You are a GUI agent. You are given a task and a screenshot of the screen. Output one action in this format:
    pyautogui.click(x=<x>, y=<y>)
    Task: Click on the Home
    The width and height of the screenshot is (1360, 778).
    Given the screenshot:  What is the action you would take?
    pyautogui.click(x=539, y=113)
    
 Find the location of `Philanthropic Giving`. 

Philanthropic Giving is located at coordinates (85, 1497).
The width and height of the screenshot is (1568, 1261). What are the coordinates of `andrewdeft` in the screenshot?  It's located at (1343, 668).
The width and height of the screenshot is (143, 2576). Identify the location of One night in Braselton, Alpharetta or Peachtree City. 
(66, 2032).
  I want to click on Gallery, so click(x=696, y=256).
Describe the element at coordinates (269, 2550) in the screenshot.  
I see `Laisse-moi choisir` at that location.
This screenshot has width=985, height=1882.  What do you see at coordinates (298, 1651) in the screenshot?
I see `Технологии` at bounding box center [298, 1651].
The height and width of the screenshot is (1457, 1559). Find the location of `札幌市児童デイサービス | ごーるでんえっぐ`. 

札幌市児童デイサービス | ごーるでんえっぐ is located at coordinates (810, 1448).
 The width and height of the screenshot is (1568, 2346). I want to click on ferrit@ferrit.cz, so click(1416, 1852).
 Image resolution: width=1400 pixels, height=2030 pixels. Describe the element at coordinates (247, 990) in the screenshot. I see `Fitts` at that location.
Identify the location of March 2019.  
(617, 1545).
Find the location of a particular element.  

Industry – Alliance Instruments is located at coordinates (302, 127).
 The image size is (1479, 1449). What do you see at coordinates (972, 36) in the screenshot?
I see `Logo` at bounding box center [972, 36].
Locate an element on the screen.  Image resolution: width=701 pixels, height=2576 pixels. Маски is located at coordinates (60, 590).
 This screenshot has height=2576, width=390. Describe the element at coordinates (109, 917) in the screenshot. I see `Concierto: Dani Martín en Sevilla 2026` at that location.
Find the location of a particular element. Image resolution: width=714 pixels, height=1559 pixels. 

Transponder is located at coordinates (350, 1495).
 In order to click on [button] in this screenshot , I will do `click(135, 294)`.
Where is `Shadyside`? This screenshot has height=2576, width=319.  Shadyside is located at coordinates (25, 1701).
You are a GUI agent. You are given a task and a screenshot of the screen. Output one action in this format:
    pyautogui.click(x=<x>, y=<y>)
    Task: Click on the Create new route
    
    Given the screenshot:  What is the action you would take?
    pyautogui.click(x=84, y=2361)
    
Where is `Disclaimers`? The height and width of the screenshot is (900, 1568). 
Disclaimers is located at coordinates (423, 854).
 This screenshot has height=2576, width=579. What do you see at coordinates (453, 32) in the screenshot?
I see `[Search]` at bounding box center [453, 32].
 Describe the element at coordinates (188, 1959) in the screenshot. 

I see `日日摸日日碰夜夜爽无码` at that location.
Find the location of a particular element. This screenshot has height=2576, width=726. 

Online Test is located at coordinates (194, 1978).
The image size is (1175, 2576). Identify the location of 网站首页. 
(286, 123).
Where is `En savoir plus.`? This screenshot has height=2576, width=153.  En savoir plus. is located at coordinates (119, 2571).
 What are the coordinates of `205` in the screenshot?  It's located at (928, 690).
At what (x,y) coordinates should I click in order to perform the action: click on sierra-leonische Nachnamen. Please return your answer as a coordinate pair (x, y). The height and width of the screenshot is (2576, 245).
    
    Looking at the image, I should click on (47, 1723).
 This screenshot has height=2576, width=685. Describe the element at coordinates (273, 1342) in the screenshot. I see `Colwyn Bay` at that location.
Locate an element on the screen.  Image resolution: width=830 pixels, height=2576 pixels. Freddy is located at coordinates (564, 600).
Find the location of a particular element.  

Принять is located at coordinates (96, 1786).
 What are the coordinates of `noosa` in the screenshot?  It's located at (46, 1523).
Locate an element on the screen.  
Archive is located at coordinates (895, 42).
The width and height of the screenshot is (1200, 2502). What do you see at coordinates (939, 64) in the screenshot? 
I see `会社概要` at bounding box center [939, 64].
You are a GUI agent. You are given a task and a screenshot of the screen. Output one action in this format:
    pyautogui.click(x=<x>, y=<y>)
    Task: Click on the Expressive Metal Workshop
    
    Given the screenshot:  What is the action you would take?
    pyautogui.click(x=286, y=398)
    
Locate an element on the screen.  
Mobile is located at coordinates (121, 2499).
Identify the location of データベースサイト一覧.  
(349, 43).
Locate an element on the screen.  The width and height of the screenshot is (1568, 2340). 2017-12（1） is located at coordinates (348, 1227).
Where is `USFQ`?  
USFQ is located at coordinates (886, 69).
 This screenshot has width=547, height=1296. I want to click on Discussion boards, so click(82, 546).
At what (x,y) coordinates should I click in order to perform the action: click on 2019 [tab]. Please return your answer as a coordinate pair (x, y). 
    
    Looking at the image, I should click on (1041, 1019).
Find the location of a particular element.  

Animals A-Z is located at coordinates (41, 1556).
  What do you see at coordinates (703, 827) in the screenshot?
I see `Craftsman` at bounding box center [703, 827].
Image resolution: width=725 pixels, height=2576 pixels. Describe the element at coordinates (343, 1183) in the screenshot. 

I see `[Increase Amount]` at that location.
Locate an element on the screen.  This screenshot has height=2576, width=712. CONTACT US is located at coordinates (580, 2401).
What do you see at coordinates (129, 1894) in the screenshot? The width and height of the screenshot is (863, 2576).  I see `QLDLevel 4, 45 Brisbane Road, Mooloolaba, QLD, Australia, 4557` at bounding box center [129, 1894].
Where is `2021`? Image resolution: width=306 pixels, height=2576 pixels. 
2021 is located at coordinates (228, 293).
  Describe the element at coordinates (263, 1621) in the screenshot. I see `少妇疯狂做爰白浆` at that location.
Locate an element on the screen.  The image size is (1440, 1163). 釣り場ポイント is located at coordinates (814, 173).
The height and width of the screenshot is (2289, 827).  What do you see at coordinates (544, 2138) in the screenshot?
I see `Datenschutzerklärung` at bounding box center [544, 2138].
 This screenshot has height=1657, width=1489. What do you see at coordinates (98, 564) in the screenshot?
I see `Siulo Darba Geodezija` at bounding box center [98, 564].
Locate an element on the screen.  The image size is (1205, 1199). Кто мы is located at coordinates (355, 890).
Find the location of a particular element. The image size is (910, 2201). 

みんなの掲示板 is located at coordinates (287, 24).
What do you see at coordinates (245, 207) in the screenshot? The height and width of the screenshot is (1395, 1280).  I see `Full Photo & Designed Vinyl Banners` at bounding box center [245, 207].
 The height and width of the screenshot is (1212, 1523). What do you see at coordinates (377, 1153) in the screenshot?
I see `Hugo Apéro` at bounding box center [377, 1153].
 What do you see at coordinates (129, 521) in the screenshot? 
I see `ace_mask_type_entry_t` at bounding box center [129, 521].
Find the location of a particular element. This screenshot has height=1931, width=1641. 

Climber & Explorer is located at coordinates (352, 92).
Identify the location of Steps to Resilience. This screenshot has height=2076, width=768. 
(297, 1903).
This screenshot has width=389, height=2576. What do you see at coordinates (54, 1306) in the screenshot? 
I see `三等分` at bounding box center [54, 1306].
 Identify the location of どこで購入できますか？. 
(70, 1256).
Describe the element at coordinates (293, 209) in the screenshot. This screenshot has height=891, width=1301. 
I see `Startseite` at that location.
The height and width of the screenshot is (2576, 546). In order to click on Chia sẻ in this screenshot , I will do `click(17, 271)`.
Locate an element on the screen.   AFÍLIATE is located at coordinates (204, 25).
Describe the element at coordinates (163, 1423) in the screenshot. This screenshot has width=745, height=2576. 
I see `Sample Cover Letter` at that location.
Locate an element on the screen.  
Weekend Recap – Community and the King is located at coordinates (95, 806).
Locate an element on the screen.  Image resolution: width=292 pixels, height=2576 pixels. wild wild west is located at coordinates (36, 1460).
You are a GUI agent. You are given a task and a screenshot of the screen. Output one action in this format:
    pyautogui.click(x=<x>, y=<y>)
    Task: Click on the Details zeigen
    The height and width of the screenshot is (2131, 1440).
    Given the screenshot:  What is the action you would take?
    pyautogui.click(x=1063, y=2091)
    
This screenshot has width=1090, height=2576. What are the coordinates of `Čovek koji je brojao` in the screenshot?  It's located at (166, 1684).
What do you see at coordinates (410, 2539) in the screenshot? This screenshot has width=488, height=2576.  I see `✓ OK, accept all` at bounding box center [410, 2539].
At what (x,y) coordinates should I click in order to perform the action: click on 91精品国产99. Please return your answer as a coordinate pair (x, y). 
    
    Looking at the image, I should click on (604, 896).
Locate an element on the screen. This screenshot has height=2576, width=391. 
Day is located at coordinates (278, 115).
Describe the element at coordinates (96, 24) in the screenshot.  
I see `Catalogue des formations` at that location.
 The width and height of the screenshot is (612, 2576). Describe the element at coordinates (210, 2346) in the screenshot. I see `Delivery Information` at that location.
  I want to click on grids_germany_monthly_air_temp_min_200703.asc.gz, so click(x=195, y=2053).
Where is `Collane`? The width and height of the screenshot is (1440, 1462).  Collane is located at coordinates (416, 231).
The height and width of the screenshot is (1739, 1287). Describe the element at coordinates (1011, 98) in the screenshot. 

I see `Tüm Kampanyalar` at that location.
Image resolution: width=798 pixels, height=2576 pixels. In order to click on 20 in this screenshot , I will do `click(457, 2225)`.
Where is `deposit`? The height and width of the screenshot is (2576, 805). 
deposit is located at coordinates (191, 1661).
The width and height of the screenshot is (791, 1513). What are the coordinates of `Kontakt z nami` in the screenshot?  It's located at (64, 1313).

--------------------------------------------------

EXERCISE REQUIREMENTS | Only the lines from the beginning of the material to the line containing "The width and height of the screenshot is (1360, 778)." should be echoed, verbatim and in full.

ANSWER SPACE |
You are a GUI agent. You are given a task and a screenshot of the screen. Output one action in this format:
    pyautogui.click(x=<x>, y=<y>)
    Task: Click on the Home
    The width and height of the screenshot is (1360, 778).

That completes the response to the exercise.